Ciudad Perdida
Juntos, pero no revueltos
La fiesta VIP de Los Pinos
Vigilancia devino intimidación
La podríamos definir como la historia del Zócalo de la noche triste, más que por sus connotaciones históricas, por el hurto despreciable que se hizo de uno de los momentos de mayor libertad de un pueblo, que cuando menos los 15 de septiembre de cada año, se toma un pedazo de la noche para sentirse libre de gritar, libre de juguetear en el corazón de los poderes, sin mayor consecuencia en su contra, libre, en fin, de ser feliz por ser mexicano.

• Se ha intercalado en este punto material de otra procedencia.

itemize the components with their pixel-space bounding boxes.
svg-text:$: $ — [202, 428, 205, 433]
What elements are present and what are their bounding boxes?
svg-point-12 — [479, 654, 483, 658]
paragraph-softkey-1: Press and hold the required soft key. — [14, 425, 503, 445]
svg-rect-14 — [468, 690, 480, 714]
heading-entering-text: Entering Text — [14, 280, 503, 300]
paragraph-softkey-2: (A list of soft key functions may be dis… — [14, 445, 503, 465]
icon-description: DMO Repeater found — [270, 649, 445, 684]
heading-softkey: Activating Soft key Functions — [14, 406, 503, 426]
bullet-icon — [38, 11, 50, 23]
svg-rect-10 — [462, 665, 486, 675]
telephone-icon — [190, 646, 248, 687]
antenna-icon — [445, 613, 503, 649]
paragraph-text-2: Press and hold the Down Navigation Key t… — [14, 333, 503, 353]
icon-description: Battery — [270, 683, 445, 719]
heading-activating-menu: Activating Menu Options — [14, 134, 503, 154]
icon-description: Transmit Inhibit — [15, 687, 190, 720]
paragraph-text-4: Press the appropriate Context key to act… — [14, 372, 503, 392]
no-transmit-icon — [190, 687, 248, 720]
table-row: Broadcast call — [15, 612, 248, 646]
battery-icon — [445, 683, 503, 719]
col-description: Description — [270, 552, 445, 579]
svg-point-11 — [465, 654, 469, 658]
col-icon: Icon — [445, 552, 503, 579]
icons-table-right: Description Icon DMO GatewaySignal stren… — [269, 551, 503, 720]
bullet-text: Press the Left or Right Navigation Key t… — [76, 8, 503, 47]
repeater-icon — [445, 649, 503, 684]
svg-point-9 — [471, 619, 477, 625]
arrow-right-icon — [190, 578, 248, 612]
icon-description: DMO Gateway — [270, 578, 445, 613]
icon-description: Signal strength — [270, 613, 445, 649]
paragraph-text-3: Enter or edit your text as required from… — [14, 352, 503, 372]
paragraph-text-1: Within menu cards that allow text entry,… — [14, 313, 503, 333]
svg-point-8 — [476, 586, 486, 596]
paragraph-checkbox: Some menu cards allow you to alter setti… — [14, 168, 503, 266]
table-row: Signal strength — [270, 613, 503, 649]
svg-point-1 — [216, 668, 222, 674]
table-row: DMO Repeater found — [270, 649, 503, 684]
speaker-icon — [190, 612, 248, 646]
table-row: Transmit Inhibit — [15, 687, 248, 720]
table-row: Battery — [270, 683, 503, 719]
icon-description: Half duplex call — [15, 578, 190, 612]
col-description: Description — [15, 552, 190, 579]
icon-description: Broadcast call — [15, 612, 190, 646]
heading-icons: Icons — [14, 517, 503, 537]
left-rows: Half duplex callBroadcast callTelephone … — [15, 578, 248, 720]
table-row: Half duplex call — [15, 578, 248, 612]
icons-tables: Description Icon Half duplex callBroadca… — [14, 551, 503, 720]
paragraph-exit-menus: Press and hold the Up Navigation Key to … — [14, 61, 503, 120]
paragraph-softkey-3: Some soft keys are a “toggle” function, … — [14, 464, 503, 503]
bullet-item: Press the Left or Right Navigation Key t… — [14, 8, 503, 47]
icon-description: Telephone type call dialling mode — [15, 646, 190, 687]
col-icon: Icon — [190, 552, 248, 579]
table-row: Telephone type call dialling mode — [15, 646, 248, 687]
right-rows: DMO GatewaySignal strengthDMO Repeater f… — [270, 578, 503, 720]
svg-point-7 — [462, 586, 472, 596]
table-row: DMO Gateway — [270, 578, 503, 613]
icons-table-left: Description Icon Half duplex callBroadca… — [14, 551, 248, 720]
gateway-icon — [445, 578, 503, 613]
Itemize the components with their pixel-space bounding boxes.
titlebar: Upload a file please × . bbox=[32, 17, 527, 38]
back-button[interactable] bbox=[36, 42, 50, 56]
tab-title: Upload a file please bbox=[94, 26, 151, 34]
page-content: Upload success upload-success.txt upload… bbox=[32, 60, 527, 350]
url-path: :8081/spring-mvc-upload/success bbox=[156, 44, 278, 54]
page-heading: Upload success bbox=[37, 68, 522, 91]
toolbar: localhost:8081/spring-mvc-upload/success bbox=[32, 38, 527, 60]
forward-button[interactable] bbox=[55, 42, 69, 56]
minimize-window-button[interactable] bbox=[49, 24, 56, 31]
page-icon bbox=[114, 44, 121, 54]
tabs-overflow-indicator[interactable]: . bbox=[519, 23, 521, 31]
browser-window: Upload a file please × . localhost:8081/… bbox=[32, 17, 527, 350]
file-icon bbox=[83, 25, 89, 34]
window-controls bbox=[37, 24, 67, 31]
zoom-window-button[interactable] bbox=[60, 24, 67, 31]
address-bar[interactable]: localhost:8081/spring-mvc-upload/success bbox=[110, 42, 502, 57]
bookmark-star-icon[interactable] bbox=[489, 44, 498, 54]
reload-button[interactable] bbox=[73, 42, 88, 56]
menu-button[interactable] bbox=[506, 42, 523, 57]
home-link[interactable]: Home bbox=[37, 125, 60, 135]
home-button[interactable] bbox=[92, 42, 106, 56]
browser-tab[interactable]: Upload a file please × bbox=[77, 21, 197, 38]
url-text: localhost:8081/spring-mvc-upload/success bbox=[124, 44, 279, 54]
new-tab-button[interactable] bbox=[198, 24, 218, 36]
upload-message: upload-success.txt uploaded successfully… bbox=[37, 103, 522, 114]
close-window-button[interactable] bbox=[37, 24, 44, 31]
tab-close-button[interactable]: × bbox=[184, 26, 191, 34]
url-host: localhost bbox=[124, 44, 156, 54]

Primero les robaron su espacio, ese que les habían dicho que era de todos. Lo llenaron de barreras que les impedían el libre tránsito. Lo seccionaron para demostrarles que no todo el pueblo es pueblo, que de las vallas para allá, son unos, y de las vallas para acá, otros. Una semana antes se había dado la advertencia, cuando los artefactos de metal que harían la división aparecieron frente a Palacio Nacional.
Entonces descubrieron que el Zócalo que les aseguraron era de todos, no sería para ellos, y que habrían de conformarse con el pedazo que les dejaran, si acaso. No podían imaginar que los obligarían a concentrarse en el lado poniente de la plaza mayor de México, es decir, al fondo del Zócalo, si es que ponemos el Palacio Nacional como cabeza, pero se conformaron porque estaban seguros que sus pulmones, pese al esmog, tendrían la fuerza necesaria para que su grito, el de los libres, llegara hasta el balcón central, pero les robaron la voz.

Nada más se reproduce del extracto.